(New York) - Le Conseil de sécurité des Nations Unies ne tient pas son engagement à faire cesser le viol en temps de guerre, a déclaré Human Rights Watch aujourd'hui. Le Conseil devrait créer immédiatement un poste de coordinateur de haut niveau pour les actions visant à empêcher et à sanctionner les actes de violence sexuelle en période de conflit, a indiqué l'organisation.

Le 19 juin 2008, le Conseil de sécurité a adopté une résolution novatrice, la résolution 1820, qui énonce des obligations concrètes pour chaque pays et pour les agences des Nations Unies d'empêcher et de sanctionner les violences sexuelles lorsqu'elles sont utilisées comme arme de guerre.
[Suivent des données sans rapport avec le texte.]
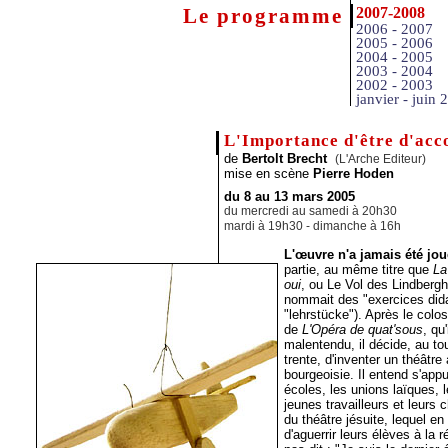
Le programme
2007-2008
2006 - 2007
2005 - 2006
2004 - 2005
2003 - 2004
2002 - 2003
janvier - juin 
L'Importance d'être d'acc
de
Bertolt Brecht
(L'Arche Editeur)
mise en scène
Pierre Hoden
du 8 au 13 mars 2005
du mercredi au samedi à 20h30
mardi à 19h30 - dimanche à 16h
L'œuvre n'a jamais été jou
partie, au même titre que
La
oui
, ou Le Vol des Lindberg
nommait des "exercices dida
"lehrstücke"). Après le colo
de
L'Opéra de quat'sous
, qu
malentendu, il décide, au t
trente, d'inventer un théâtre
bourgeoisie. Il entend s'app
écoles, les unions laïques, 
jeunes travailleurs et leurs 
du théâtre jésuite, lequel e
d'aguerrir leurs élèves à la ré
Mais dans de nombreux pays le problème des violences sexuelles perdure voire s'empire, et le Conseil de sécurité n'a pas usé de son pouvoir pour l'endiguer. La résolution 1820 comporte des engagements explicites à mener des poursuites pour les actes de violence sexuelle commis par des soldats de maintien de la paix de l'ONU et à obliger les soldats de maintien de la paix à donner la priorité à la protection des femmes et des filles, mais sans beaucoup de résultat.

« Le Conseil de sécurité s'est contenté de paroles sans passer à l'action, s'agissant de la protection des femmes dans les zones de guerre », a déploré Marianne Mollmann, Directrice de plaidoyer auprès de la division Droits des femmes à Human Rights Watch. « Même après la visite des membres du Conseil au mois de mai au Congo - qui présente actuellement le pire bilan en matière de viol en temps de guerre - les choses continuent comme d'habitude. »

Le Conseil de sécurité abordera la protection des civils le 26 juin, et la violence sexuelle en période de conflit le 17 juillet. Human Rights Watch ainsi que d'autres groupes ont exprimé l'espoir que ces débats amèneront le Conseil vers la création d'un poste de haut niveau pour traiter les droits humains et les besoins des femmes en période de conflit armé.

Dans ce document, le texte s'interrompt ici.